MCCARTHY: Unidentified Man #2: Speaking foreign language)

MCCARTHY: The Slovenian swimmer says he was lucky to have escaped encounters with piranha, anaconda and the dreaded toothpick fish that swims into body cavities to suck blood. But he was not spared the storms of the Amazon, and he powered through water that churned like whirlpools.

(SOUNDBITE OF APPLAUSE)

MCCARTHY: But navigator Matthew Mohlke says one landing was distinctly unwelcoming. Mohlke says the team had fashioned a mask out of a pillowcase for Martin to shield his badly sunburned face while swimming. He donned a sombrero to protect his head.

MATTHEW MOHLKE: And the moment Martin pulls up in his pillowcase mask and a sombrero, everyone onshore scatters - the men, women and children running all over the place frantically. A group of men came and they were going to defend the village, and apparently there was a long-lost legend that sometime in the future a white demon would come from the mountains as a sign of the apocalypse. And they took Martin's arrival into the village literally.

MCCARTHY: With the 22-member crew battling illness, Martin himself contracted a larvae infection. Matthew Mohlke says seven machine gun-toting men protected the boat from pirates.

MOHLKE: It's not just a fairy tale. There's pirates out here, and what they do is they wait until you get into the narrows, maybe seven or eight canoes will come along, storm you with guns and take over.
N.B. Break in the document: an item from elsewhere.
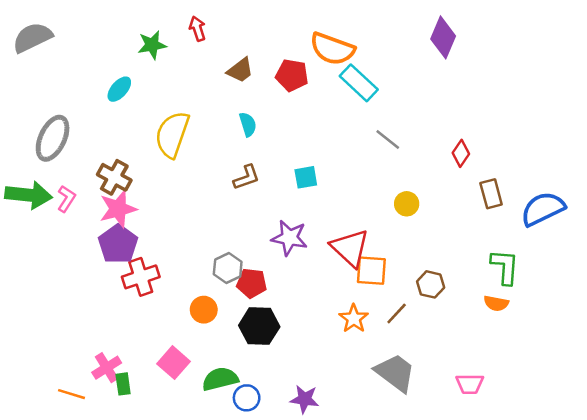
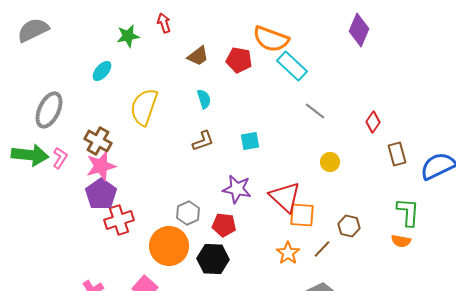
red pentagon: (252, 283) -> (224, 225), moved
orange circle: (204, 310) -> (169, 246), size x1.8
MCCARTHY: Cramps, high blood pressure and chronic insomnia plagued the 52-year old swimmer, pain he knew from swimming the Danube, the Mississippi and the Yangtze rivers. But his son, Borut, said that tidal burrs near the mouth of the Amazon made the swim different, creating competing currents so strong that Martin was moving backwards.

BORUT STREL: And that made him crazy in his head because he's not able to continue during the day. And swimming in the Amazon at night is crazy, crazy dangerous.

MCCARTHY: But at night, the tides were with him and Borut says his father, obsessed with finishing, plunged into the black waters.

STREL: He's been taking risks for the last 10 years, swimming this crazy river. And he's still alive. I'd simply say that nature and rivers accepted him, and he became part of the nature.

MCCARTHY: Julie McCarthy, NPR News, Rio de Janeiro.